### To do
From the line that contains "В отдел логистики" to the last line of the records below, copy everything exactly, both ends included.

### Data provided
──────────────────────────────

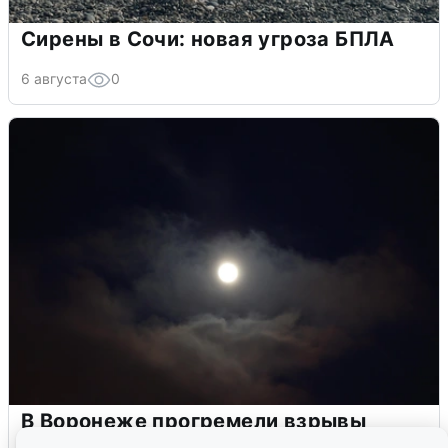
Сирены в Сочи: новая угроза БПЛА
6 августа
0
В Воронеже прогремели взрывы
после сигнала тревоги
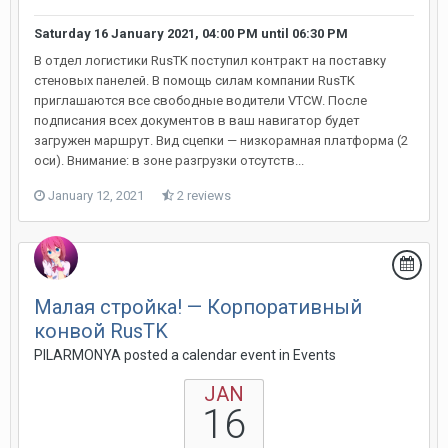
Saturday 16 January 2021, 04:00 PM
until
06:30 PM
В отдел логистики RusTK поступил контракт на поставку
стеновых панелей. В помощь силам компании RusTK
приглашаются все свободные водители VTCW. После
подписания всех документов в ваш навигатор будет
загружен маршрут. Вид сцепки — низкорамная платформа (2
оси). Внимание: в зоне разгрузки отсутств...
January 12, 2021
2 reviews
Малая стройка! — Корпоративный
конвой RusTK
PILARMONYA posted a calendar event in
Events
JAN
16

──────────────────────────────

### Response to the exercise
В отдел логистики RusTK поступил контракт на поставку
стеновых панелей. В помощь силам компании RusTK
приглашаются все свободные водители VTCW. После
подписания всех документов в ваш навигатор будет
загружен маршрут. Вид сцепки — низкорамная платформа (2
оси). Внимание: в зоне разгрузки отсутств...
January 12, 2021
2 reviews
Малая стройка! — Корпоративный
конвой RusTK
PILARMONYA posted a calendar event in
Events
JAN
16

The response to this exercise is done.